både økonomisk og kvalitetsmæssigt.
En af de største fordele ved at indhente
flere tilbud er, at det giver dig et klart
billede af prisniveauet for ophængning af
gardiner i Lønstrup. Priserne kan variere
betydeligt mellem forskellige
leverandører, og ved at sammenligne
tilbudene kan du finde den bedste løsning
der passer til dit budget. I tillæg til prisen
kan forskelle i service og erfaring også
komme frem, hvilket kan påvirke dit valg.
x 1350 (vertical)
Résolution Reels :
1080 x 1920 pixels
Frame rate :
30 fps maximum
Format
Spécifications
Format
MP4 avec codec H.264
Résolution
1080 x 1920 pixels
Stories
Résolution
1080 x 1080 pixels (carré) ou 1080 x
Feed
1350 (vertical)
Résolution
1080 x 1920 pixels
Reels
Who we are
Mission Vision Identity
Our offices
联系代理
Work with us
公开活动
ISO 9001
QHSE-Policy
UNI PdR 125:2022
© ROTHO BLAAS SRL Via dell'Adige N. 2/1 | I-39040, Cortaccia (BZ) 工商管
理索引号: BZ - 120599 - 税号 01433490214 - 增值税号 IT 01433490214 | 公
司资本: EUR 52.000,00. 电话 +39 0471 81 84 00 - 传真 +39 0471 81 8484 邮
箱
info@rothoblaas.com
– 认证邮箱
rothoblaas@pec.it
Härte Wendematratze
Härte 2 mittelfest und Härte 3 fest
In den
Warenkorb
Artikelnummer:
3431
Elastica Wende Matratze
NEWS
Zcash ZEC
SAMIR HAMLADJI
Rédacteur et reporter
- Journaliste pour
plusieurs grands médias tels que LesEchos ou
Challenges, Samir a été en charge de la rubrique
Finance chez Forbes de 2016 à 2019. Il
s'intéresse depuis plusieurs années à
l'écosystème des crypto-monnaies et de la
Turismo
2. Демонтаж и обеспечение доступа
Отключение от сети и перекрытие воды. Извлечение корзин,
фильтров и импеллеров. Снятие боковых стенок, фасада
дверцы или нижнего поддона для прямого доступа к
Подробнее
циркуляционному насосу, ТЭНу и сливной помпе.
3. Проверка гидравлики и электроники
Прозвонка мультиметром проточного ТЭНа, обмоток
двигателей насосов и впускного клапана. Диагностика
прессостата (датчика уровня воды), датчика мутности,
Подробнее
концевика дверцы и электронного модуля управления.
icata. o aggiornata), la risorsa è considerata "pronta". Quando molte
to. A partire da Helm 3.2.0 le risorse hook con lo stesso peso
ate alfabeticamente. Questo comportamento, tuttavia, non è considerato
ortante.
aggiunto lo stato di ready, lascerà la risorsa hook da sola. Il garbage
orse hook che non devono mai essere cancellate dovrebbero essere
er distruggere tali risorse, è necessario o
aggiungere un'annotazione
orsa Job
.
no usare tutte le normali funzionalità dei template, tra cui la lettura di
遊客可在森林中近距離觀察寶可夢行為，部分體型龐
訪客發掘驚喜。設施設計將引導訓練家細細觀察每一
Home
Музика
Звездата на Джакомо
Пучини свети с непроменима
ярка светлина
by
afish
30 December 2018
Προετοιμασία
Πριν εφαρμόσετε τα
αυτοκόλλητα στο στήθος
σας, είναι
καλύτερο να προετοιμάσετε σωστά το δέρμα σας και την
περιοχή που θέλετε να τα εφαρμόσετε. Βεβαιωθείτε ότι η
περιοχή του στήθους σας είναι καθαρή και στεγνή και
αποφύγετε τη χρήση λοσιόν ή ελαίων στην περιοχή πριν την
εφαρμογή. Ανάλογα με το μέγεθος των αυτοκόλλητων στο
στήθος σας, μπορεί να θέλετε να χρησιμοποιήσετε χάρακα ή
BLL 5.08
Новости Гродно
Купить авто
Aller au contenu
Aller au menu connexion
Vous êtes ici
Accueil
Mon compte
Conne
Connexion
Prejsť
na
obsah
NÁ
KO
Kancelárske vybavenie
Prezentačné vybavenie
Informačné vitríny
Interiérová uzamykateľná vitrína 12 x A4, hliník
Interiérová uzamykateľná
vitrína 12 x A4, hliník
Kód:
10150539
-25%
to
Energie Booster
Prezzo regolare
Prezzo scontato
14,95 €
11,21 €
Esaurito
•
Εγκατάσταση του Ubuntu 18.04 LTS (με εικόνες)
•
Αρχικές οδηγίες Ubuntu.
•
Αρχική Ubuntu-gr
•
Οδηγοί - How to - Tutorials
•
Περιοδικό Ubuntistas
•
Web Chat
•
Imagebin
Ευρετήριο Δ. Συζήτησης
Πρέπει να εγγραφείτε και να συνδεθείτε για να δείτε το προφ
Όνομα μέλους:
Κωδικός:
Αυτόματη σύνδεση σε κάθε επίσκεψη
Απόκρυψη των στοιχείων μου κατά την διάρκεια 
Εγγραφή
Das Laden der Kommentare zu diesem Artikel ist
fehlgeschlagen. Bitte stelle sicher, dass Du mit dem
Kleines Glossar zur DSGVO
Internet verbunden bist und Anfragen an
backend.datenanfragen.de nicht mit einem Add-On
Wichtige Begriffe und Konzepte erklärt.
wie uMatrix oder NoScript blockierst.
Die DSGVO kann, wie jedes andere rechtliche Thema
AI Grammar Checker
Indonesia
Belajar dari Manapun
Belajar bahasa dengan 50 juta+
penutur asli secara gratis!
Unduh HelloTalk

Requirement
Collect from the data above every line that includes "uzamykateľná".

Answer for this exercise
Interiérová uzamykateľná vitrína 12 x A4, hliník
Interiérová uzamykateľná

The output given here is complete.